Task to carry out
Word for word, retype the tail of the data below, starting with the line that has "mélangeant aussi la fable philosophique..." and including the last line.

[Opening Records for the exercise section]

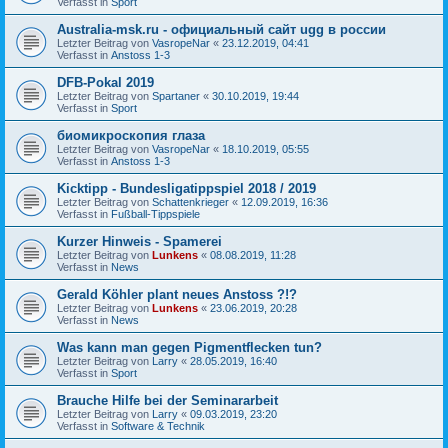
Verfasst in
Sport
Australia-msk.ru - официальный сайт ugg в россии
Letzter Beitrag von
VasropeNar
«
23.12.2019, 04:41
Verfasst in
Anstoss 1-3
DFB-Pokal 2019
Letzter Beitrag von
Spartaner
«
30.10.2019, 19:44
Verfasst in
Sport
биомикроскопия глаза
Letzter Beitrag von
VasropeNar
«
18.10.2019, 05:55
Verfasst in
Anstoss 1-3
Kicktipp - Bundesligatippspiel 2018 / 2019
Letzter Beitrag von
Schattenkrieger
«
12.09.2019, 16:36
Verfasst in
Fußball-Tippspiele
Kurzer Hinweis - Spamerei
Letzter Beitrag von
Lunkens
«
08.08.2019, 11:28
Verfasst in
News
Gerald Köhler plant neues Anstoss ?!?
Letzter Beitrag von
Lunkens
«
23.06.2019, 20:28
Verfasst in
News
Was kann man gegen Pigmentflecken tun?
Letzter Beitrag von
Larry
«
28.05.2019, 16:40
Verfasst in
Sport
Brauche Hilfe bei der Seminararbeit
Letzter Beitrag von
Larry
«
09.03.2019, 23:20
Verfasst in
Software & Technik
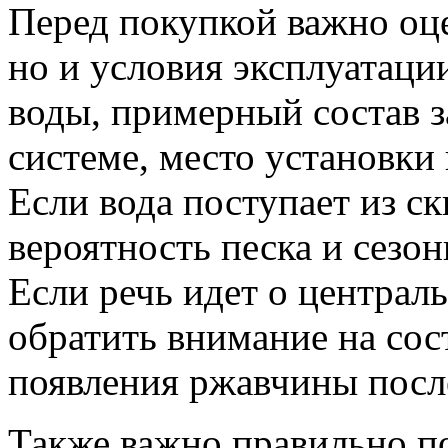
Перед покупкой важно оце
но и условия эксплуатац
воды, примерный состав з
системе, место установки
Если вода поступает из с
вероятность песка и сезон
Если речь идет о централ
обратить внимание на сос
появления ржавчины посл
Также важно правильно п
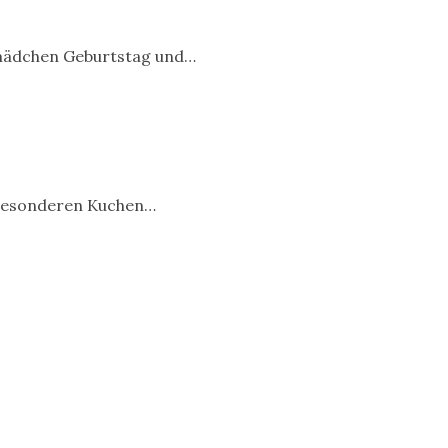
elmädchen Geburtstag und…
e besonderen Kuchen…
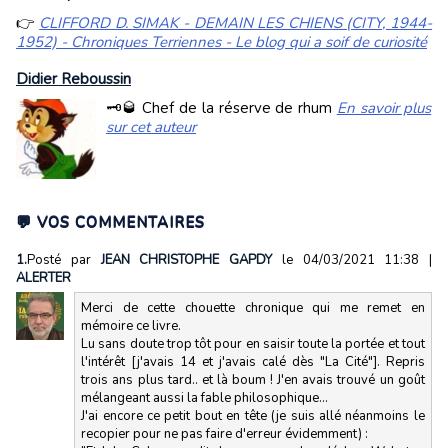
👉
CLIFFORD D. SIMAK - DEMAIN LES CHIENS (CITY, 1944-
1952) - Chroniques Terriennes - Le blog qui a soif de curiosité
Didier Reboussin
🗝️🥃 Chef de la réserve de rhum
En savoir plus
sur cet auteur
💬 VOS COMMENTAIRES
1.
Posté par
JEAN CHRISTOPHE GAPDY
le 04/03/2021 11:38
|
ALERTER
Merci de cette chouette chronique qui me remet en
mémoire ce livre.
Lu sans doute trop tôt pour en saisir toute la portée et tout
l'intérêt [j'avais 14 et j'avais calé dès "La Cité"]. Repris
trois ans plus tard.. et là boum ! J'en avais trouvé un goût
mélangeant aussi la fable philosophique...
J'ai encore ce petit bout en tête (je suis allé néanmoins le
recopier pour ne pas faire d'erreur évidemment) :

[Closing Records for the exercise section]

Output
mélangeant aussi la fable philosophique...
J'ai encore ce petit bout en tête (je suis allé néanmoins le
recopier pour ne pas faire d'erreur évidemment) :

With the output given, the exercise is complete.